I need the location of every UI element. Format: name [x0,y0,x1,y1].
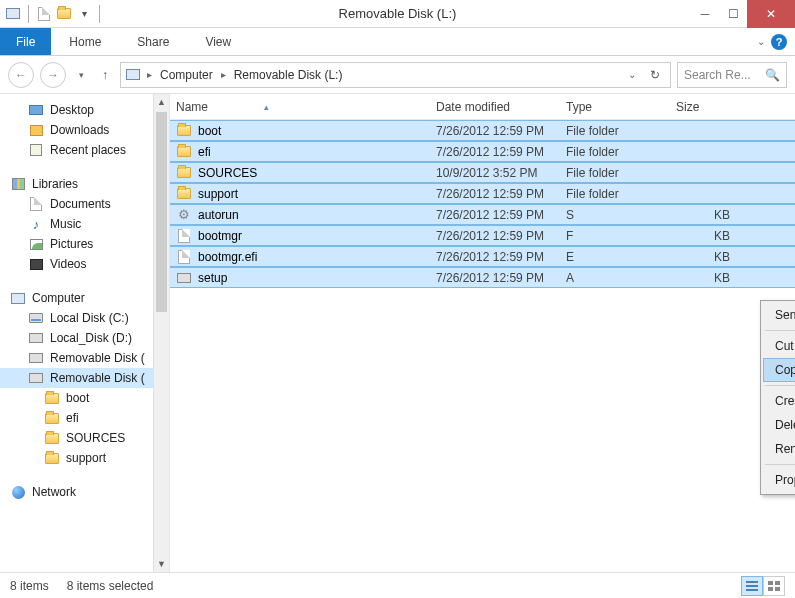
column-size[interactable]: Size [676,100,795,114]
address-dropdown-icon[interactable]: ⌄ [624,69,640,80]
tree-scrollbar[interactable]: ▲ ▼ [153,94,169,572]
tab-share[interactable]: Share [119,28,187,55]
tree-item[interactable]: support [0,448,154,468]
vid-icon [28,256,44,272]
qat-new-folder-icon[interactable] [35,5,53,23]
breadcrumb-current[interactable]: Removable Disk (L:) [232,68,345,82]
file-type: File folder [566,124,676,138]
tree-item[interactable]: Videos [0,254,154,274]
file-row[interactable]: efi7/26/2012 12:59 PMFile folder [170,141,795,162]
tree-item[interactable]: SOURCES [0,428,154,448]
up-button[interactable]: ↑ [96,62,114,88]
ctx-separator [765,385,795,386]
file-type: File folder [566,145,676,159]
svg-rect-3 [768,581,773,585]
column-name[interactable]: Name ▴ [176,100,436,114]
tree-item[interactable]: Libraries [0,174,154,194]
tree-item[interactable]: Network [0,482,154,502]
ctx-separator [765,464,795,465]
ctx-delete[interactable]: Delete [763,413,795,437]
qat-folder-icon[interactable] [55,5,73,23]
refresh-button[interactable]: ↻ [644,68,666,82]
lib-icon [10,176,26,192]
tree-item[interactable]: boot [0,388,154,408]
address-icon [125,67,141,83]
column-headers: Name ▴ Date modified Type Size [170,94,795,120]
view-details-button[interactable] [741,576,763,596]
tree-item[interactable]: Local Disk (C:) [0,308,154,328]
drv-icon [176,270,192,286]
qat-dropdown-icon[interactable]: ▾ [75,5,93,23]
scroll-down-icon[interactable]: ▼ [154,556,169,572]
help-icon[interactable]: ? [771,34,787,50]
close-button[interactable]: ✕ [747,0,795,28]
column-date[interactable]: Date modified [436,100,566,114]
tree-item[interactable]: Documents [0,194,154,214]
folder-icon [44,410,60,426]
tree-item[interactable]: Downloads [0,120,154,140]
scroll-up-icon[interactable]: ▲ [154,94,169,110]
ribbon-expand-icon[interactable]: ⌄ [757,36,765,47]
svg-rect-0 [746,581,758,583]
file-row[interactable]: SOURCES10/9/2012 3:52 PMFile folder [170,162,795,183]
breadcrumb-computer[interactable]: Computer [158,68,215,82]
drv-icon [28,370,44,386]
file-row[interactable]: setup7/26/2012 12:59 PMAKB [170,267,795,288]
context-menu: Send to ▶ Cut Copy Create shortcut Delet… [760,300,795,495]
svg-rect-1 [746,585,758,587]
tree-item-label: Recent places [50,143,126,157]
ctx-rename[interactable]: Rename [763,437,795,461]
tab-view[interactable]: View [187,28,249,55]
column-name-label: Name [176,100,208,114]
forward-button[interactable]: → [40,62,66,88]
file-date: 7/26/2012 12:59 PM [436,145,566,159]
file-tab[interactable]: File [0,28,51,55]
tree-item[interactable]: Removable Disk ( [0,348,154,368]
file-row[interactable]: bootmgr.efi7/26/2012 12:59 PMEKB [170,246,795,267]
tree-item-label: Local Disk (C:) [50,311,129,325]
tree-item[interactable]: Computer [0,288,154,308]
disk-icon [28,310,44,326]
back-button[interactable]: ← [8,62,34,88]
ctx-separator [765,330,795,331]
file-date: 7/26/2012 12:59 PM [436,271,566,285]
address-bar[interactable]: ▸ Computer ▸ Removable Disk (L:) ⌄ ↻ [120,62,671,88]
minimize-button[interactable]: ─ [691,0,719,28]
file-row[interactable]: ⚙autorun7/26/2012 12:59 PMSKB [170,204,795,225]
ctx-properties[interactable]: Properties [763,468,795,492]
svg-rect-5 [768,587,773,591]
thumbnail-view-icon [768,581,780,591]
search-icon: 🔍 [765,68,780,82]
ctx-cut[interactable]: Cut [763,334,795,358]
file-row[interactable]: support7/26/2012 12:59 PMFile folder [170,183,795,204]
maximize-button[interactable]: ☐ [719,0,747,28]
ctx-create-shortcut[interactable]: Create shortcut [763,389,795,413]
column-type[interactable]: Type [566,100,676,114]
tab-home[interactable]: Home [51,28,119,55]
ctx-send-to[interactable]: Send to ▶ [763,303,795,327]
scroll-thumb[interactable] [156,112,167,312]
tree-item-label: Computer [32,291,85,305]
file-type: A [566,271,676,285]
navigation-tree[interactable]: DesktopDownloadsRecent placesLibrariesDo… [0,94,170,572]
recent-icon [28,142,44,158]
chevron-right-icon[interactable]: ▸ [219,69,228,80]
tree-item[interactable]: Desktop [0,100,154,120]
history-dropdown[interactable]: ▾ [72,62,90,88]
ctx-send-to-label: Send to [775,308,795,322]
search-input[interactable]: Search Re... 🔍 [677,62,787,88]
chevron-right-icon[interactable]: ▸ [145,69,154,80]
tree-item[interactable]: Removable Disk ( [0,368,154,388]
tree-item[interactable]: Pictures [0,234,154,254]
file-row[interactable]: boot7/26/2012 12:59 PMFile folder [170,120,795,141]
folder-icon [44,450,60,466]
tree-item[interactable]: Recent places [0,140,154,160]
tree-item[interactable]: efi [0,408,154,428]
tree-item[interactable]: Local_Disk (D:) [0,328,154,348]
folder-icon [176,144,192,160]
tree-item[interactable]: ♪Music [0,214,154,234]
view-thumbnails-button[interactable] [763,576,785,596]
ctx-copy[interactable]: Copy [763,358,795,382]
file-row[interactable]: bootmgr7/26/2012 12:59 PMFKB [170,225,795,246]
ribbon: File Home Share View ⌄ ? [0,28,795,56]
··········
- What you have to do:
When a picture appears among the entries, skip it; transcribe everything else exactly.

- Your response:
I need the location of every UI element. Format: name [x0,y0,x1,y1].
column-size[interactable]: Size [676,100,795,114]
address-dropdown-icon[interactable]: ⌄ [624,69,640,80]
tree-scrollbar[interactable]: ▲ ▼ [153,94,169,572]
tab-share[interactable]: Share [119,28,187,55]
tree-item[interactable]: support [0,448,154,468]
vid-icon [28,256,44,272]
qat-new-folder-icon[interactable] [35,5,53,23]
breadcrumb-current[interactable]: Removable Disk (L:) [232,68,345,82]
file-type: File folder [566,124,676,138]
tree-item[interactable]: Videos [0,254,154,274]
file-row[interactable]: efi7/26/2012 12:59 PMFile folder [170,141,795,162]
tree-item[interactable]: SOURCES [0,428,154,448]
up-button[interactable]: ↑ [96,62,114,88]
ctx-separator [765,385,795,386]
file-type: File folder [566,145,676,159]
svg-rect-3 [768,581,773,585]
column-name[interactable]: Name ▴ [176,100,436,114]
tree-item[interactable]: Libraries [0,174,154,194]
tree-item[interactable]: Network [0,482,154,502]
ctx-separator [765,464,795,465]
ctx-delete[interactable]: Delete [763,413,795,437]
qat-folder-icon[interactable] [55,5,73,23]
refresh-button[interactable]: ↻ [644,68,666,82]
lib-icon [10,176,26,192]
tree-item[interactable]: boot [0,388,154,408]
address-icon [125,67,141,83]
column-headers: Name ▴ Date modified Type Size [170,94,795,120]
view-details-button[interactable] [741,576,763,596]
tree-item[interactable]: Local Disk (C:) [0,308,154,328]
drv-icon [176,270,192,286]
qat-dropdown-icon[interactable]: ▾ [75,5,93,23]
scroll-down-icon[interactable]: ▼ [154,556,169,572]
help-icon[interactable]: ? [771,34,787,50]
close-button[interactable]: ✕ [747,0,795,28]
column-date[interactable]: Date modified [436,100,566,114]
tree-item[interactable]: Documents [0,194,154,214]
folder-icon [44,410,60,426]
tree-item[interactable]: Downloads [0,120,154,140]
scroll-up-icon[interactable]: ▲ [154,94,169,110]
ribbon-expand-icon[interactable]: ⌄ [757,36,765,47]
svg-rect-0 [746,581,758,583]
file-row[interactable]: SOURCES10/9/2012 3:52 PMFile folder [170,162,795,183]
breadcrumb-computer[interactable]: Computer [158,68,215,82]
drv-icon [28,370,44,386]
file-row[interactable]: setup7/26/2012 12:59 PMAKB [170,267,795,288]
context-menu: Send to ▶ Cut Copy Create shortcut Delet… [760,300,795,495]
svg-rect-1 [746,585,758,587]
tree-item-label: Recent places [50,143,126,157]
ctx-rename[interactable]: Rename [763,437,795,461]
tab-view[interactable]: View [187,28,249,55]
column-name-label: Name [176,100,208,114]
forward-button[interactable]: → [40,62,66,88]
file-date: 7/26/2012 12:59 PM [436,145,566,159]
file-tab[interactable]: File [0,28,51,55]
tree-item[interactable]: Removable Disk ( [0,348,154,368]
file-row[interactable]: bootmgr.efi7/26/2012 12:59 PMEKB [170,246,795,267]
tree-item-label: Local Disk (C:) [50,311,129,325]
tree-item[interactable]: Computer [0,288,154,308]
disk-icon [28,310,44,326]
back-button[interactable]: ← [8,62,34,88]
ctx-separator [765,330,795,331]
file-date: 7/26/2012 12:59 PM [436,271,566,285]
address-bar[interactable]: ▸ Computer ▸ Removable Disk (L:) ⌄ ↻ [120,62,671,88]
minimize-button[interactable]: ─ [691,0,719,28]
file-row[interactable]: ⚙autorun7/26/2012 12:59 PMSKB [170,204,795,225]
ctx-properties[interactable]: Properties [763,468,795,492]
svg-rect-5 [768,587,773,591]
thumbnail-view-icon [768,581,780,591]
search-icon: 🔍 [765,68,780,82]
ctx-cut[interactable]: Cut [763,334,795,358]
file-row[interactable]: support7/26/2012 12:59 PMFile folder [170,183,795,204]
maximize-button[interactable]: ☐ [719,0,747,28]
ctx-create-shortcut[interactable]: Create shortcut [763,389,795,413]
column-type[interactable]: Type [566,100,676,114]
tab-home[interactable]: Home [51,28,119,55]
ctx-send-to[interactable]: Send to ▶ [763,303,795,327]
scroll-thumb[interactable] [156,112,167,312]
tree-item-label: Computer [32,291,85,305]
file-type: A [566,271,676,285]
navigation-tree[interactable]: DesktopDownloadsRecent placesLibrariesDo… [0,94,170,572]
recent-icon [28,142,44,158]
chevron-right-icon[interactable]: ▸ [219,69,228,80]
tree-item[interactable]: Desktop [0,100,154,120]
history-dropdown[interactable]: ▾ [72,62,90,88]
ctx-send-to-label: Send to [775,308,795,322]
search-input[interactable]: Search Re... 🔍 [677,62,787,88]
chevron-right-icon[interactable]: ▸ [145,69,154,80]
tree-item[interactable]: Removable Disk ( [0,368,154,388]
tree-item[interactable]: Pictures [0,234,154,254]
file-row[interactable]: boot7/26/2012 12:59 PMFile folder [170,120,795,141]
folder-icon [44,450,60,466]
tree-item[interactable]: Recent places [0,140,154,160]
tree-item[interactable]: efi [0,408,154,428]
tree-item[interactable]: Local_Disk (D:) [0,328,154,348]
folder-icon [176,144,192,160]
tree-item[interactable]: ♪Music [0,214,154,234]
view-thumbnails-button[interactable] [763,576,785,596]
ctx-copy[interactable]: Copy [763,358,795,382]
file-row[interactable]: bootmgr7/26/2012 12:59 PMFKB [170,225,795,246]
ribbon: File Home Share View ⌄ ? [0,28,795,56]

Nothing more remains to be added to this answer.